The goal is to constrain the size of the coefficients or weights so that they do not become too large. Regularization helps to prevent the model from becoming overly complex and sensitive to the noise in the training data.

There are two main types of regularization in logistic regression: L1 and L2.

L1 regularization, also known as "Lasso regularization." The Lasso regularization tries to prevent overfitting by including a penalty term to the objective function equal to the absolute value of the weights. The objective function becomes:

\[Loss + λ \times \sum |w|\]

where \(λ\) is the regularization parameter, which controls the strength of the regularization. A larger value of \(λ\) means that the regularization term has a greater influence on the objective function, and the weights are more heavily constrained.

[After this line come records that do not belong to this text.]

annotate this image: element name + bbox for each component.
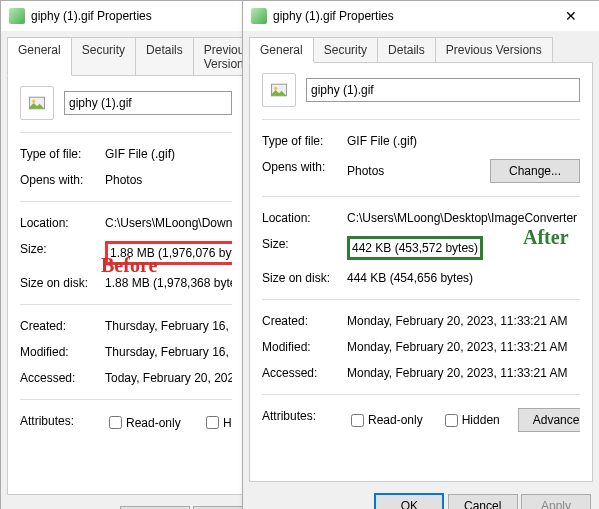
readonly-label: Read-only bbox=[368, 412, 423, 428]
tab-general[interactable]: General bbox=[7, 37, 72, 76]
ok-button[interactable]: OK bbox=[374, 493, 444, 509]
label-type: Type of file: bbox=[20, 146, 105, 162]
value-type: GIF File (.gif) bbox=[105, 146, 232, 162]
properties-dialog-after: giphy (1).gif Properties ✕ General Secur… bbox=[242, 0, 599, 509]
label-opens-with: Opens with: bbox=[20, 172, 105, 188]
dialog-buttons: OK Can bbox=[1, 496, 251, 509]
label-modified: Modified: bbox=[262, 339, 347, 355]
label-accessed: Accessed: bbox=[20, 370, 105, 386]
svg-point-1 bbox=[32, 100, 35, 103]
window-title: giphy (1).gif Properties bbox=[273, 9, 551, 23]
value-type: GIF File (.gif) bbox=[347, 133, 580, 149]
label-attributes: Attributes: bbox=[20, 413, 105, 433]
value-created: Thursday, February 16, 2023, 3 bbox=[105, 318, 232, 334]
size-highlight-green: 442 KB (453,572 bytes) bbox=[347, 236, 483, 260]
filename-input[interactable] bbox=[64, 91, 232, 115]
label-modified: Modified: bbox=[20, 344, 105, 360]
readonly-label: Read-only bbox=[126, 415, 181, 431]
value-size-on-disk: 1.88 MB (1,978,368 bytes) bbox=[105, 275, 232, 291]
change-button[interactable]: Change... bbox=[490, 159, 580, 183]
hidden-checkbox[interactable]: Hidden bbox=[202, 413, 232, 432]
value-location: C:\Users\MLoong\Desktop\ImageConverter bbox=[347, 210, 580, 226]
readonly-checkbox[interactable]: Read-only bbox=[105, 413, 181, 432]
value-opens-with: Photos bbox=[347, 163, 490, 179]
hidden-label: Hidden bbox=[462, 412, 500, 428]
annotation-after: After bbox=[523, 226, 569, 249]
dialog-buttons: OK Cancel Apply bbox=[243, 483, 599, 509]
label-size-on-disk: Size on disk: bbox=[20, 275, 105, 291]
hidden-label: Hidden bbox=[223, 415, 232, 431]
filename-input[interactable] bbox=[306, 78, 580, 102]
file-icon bbox=[9, 8, 25, 24]
titlebar: giphy (1).gif Properties bbox=[1, 1, 251, 31]
value-opens-with: Photos bbox=[105, 172, 232, 188]
label-created: Created: bbox=[20, 318, 105, 334]
value-location: C:\Users\MLoong\Downloads bbox=[105, 215, 232, 231]
annotation-before: Before bbox=[101, 254, 157, 277]
label-created: Created: bbox=[262, 313, 347, 329]
cancel-button[interactable]: Cancel bbox=[448, 494, 518, 509]
gif-icon bbox=[262, 73, 296, 107]
readonly-checkbox[interactable]: Read-only bbox=[347, 411, 423, 430]
tabs: General Security Details Previous Versio… bbox=[1, 31, 251, 76]
label-opens-with: Opens with: bbox=[262, 159, 347, 183]
label-attributes: Attributes: bbox=[262, 408, 347, 432]
file-icon bbox=[251, 8, 267, 24]
tab-security[interactable]: Security bbox=[71, 37, 136, 76]
hidden-checkbox[interactable]: Hidden bbox=[441, 411, 500, 430]
tab-body: Type of file:GIF File (.gif) Opens with:… bbox=[7, 75, 245, 495]
value-modified: Thursday, February 16, 2023, 3 bbox=[105, 344, 232, 360]
tab-details[interactable]: Details bbox=[135, 37, 194, 76]
tabs: General Security Details Previous Versio… bbox=[243, 31, 599, 63]
value-accessed: Monday, February 20, 2023, 11:33:21 AM bbox=[347, 365, 580, 381]
value-size-on-disk: 444 KB (454,656 bytes) bbox=[347, 270, 580, 286]
titlebar: giphy (1).gif Properties ✕ bbox=[243, 1, 599, 31]
apply-button[interactable]: Apply bbox=[521, 494, 591, 509]
label-location: Location: bbox=[20, 215, 105, 231]
value-created: Monday, February 20, 2023, 11:33:21 AM bbox=[347, 313, 580, 329]
value-accessed: Today, February 20, 2023, 1 min bbox=[105, 370, 232, 386]
label-size-on-disk: Size on disk: bbox=[262, 270, 347, 286]
window-title: giphy (1).gif Properties bbox=[31, 9, 243, 23]
label-size: Size: bbox=[20, 241, 105, 265]
label-location: Location: bbox=[262, 210, 347, 226]
tab-previous-versions[interactable]: Previous Versions bbox=[435, 37, 553, 63]
gif-icon bbox=[20, 86, 54, 120]
advanced-button[interactable]: Advanced... bbox=[518, 408, 580, 432]
label-size: Size: bbox=[262, 236, 347, 260]
svg-point-3 bbox=[274, 87, 277, 90]
close-icon[interactable]: ✕ bbox=[551, 2, 591, 30]
value-modified: Monday, February 20, 2023, 11:33:21 AM bbox=[347, 339, 580, 355]
tab-general[interactable]: General bbox=[249, 37, 314, 63]
properties-dialog-before: giphy (1).gif Properties General Securit… bbox=[0, 0, 252, 509]
tab-security[interactable]: Security bbox=[313, 37, 378, 63]
tab-details[interactable]: Details bbox=[377, 37, 436, 63]
label-accessed: Accessed: bbox=[262, 365, 347, 381]
tab-body: Type of file:GIF File (.gif) Opens with:… bbox=[249, 62, 593, 482]
label-type: Type of file: bbox=[262, 133, 347, 149]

L2 regularization, also known as "Ridge regularization." The Ridge regularization adds a penalty term to the objective function equal to the square of the weights, and the objective function becomes:

\[Loss + λ \times \sum w^2\]

Like L1 regularization, L2 regularization also uses a regularization parameter, \(λ\), to control the strength of the regularization. However, the penalty term in L2 regularization is the square of the weights rather than the absolute value.

Both L1 and L2 regularization can be helpful in logistic regression, depending on the specific problem and the desired properties of the model. L1 regularization is generally preferred when selecting a small number of essential features, as it has the property of setting some weights to precisely zero.

L2 regularization, on the other hand, is generally preferred when we want to avoid overfitting and preserving all the features, as it has the property of making all the weights non-zero but smaller.

Regularization is vital when training a logistic regression model, as it can help improve the model's generalization performance and prevent overfitting the training data.

Evaluating the performance of logistic regression models

Assessing the performance of a logistic regression model is a major, vital step in the process of model building.

The performance of a logistic regression model can be evaluated in several ways, and the choice of evaluation metric depends on the analysis's specific circumstances and goals. Here are some standard evaluation metrics for logistic regression models:

Classification Accuracy:

This is the most common evaluation metric for classification models. It is the ratio of the number of correct predictions made by the model to the total number of predictions made. It is a simple and intuitive metric but can be misleading in imbalanced classification problems.

Confusion Matrix:

A confusion matrix, or table, illustrates the model's prediction result by the counts of true positive, true negative, false positive, and false negative. It is a valuable tool for understanding the model's errors and identifying patterns in the data.

Precision and Recall:

Precision means the ratio of true positive predictions made by the model to the total number of positive predictions made. The recall is the proportion of true positive predictions made by the model to the total number of actual positive cases in the data. Precision and recall are helpful metrics for imbalanced classification problems, as they provide a more comprehensive picture of the model's performance.

F1 Score:

The F1 score is the harmonic mean of precision and recall. It is a balance between precision and recall, and it is a useful metric for imbalanced classification problems.

AUC-ROC Curve:

The AUC-ROC curve is a graphical representation of the model's performance. The curve is a plot of the true positive versus the false positive rate at different classification thresholds. The AUC (Area Under the Curve) measures the model's overall performance, with a value of 0.5 indicating a poor model and a value of 1 indicating a perfect model.

It is crucial to evaluate the performance of a logistic regression model using a variety of evaluation metrics, as no single metric can capture the complete picture of the model's performance.

It is also essential to consider the analysis's specific goals and choose evaluation metrics that are appropriate for those goals.

References

Tibshirani, R. (1996). Regression Shrinkage and Selection via the Lasso. Journal of the Royal Statistical Society. Series B (Methodological), 58(1), 267-288. 2346178.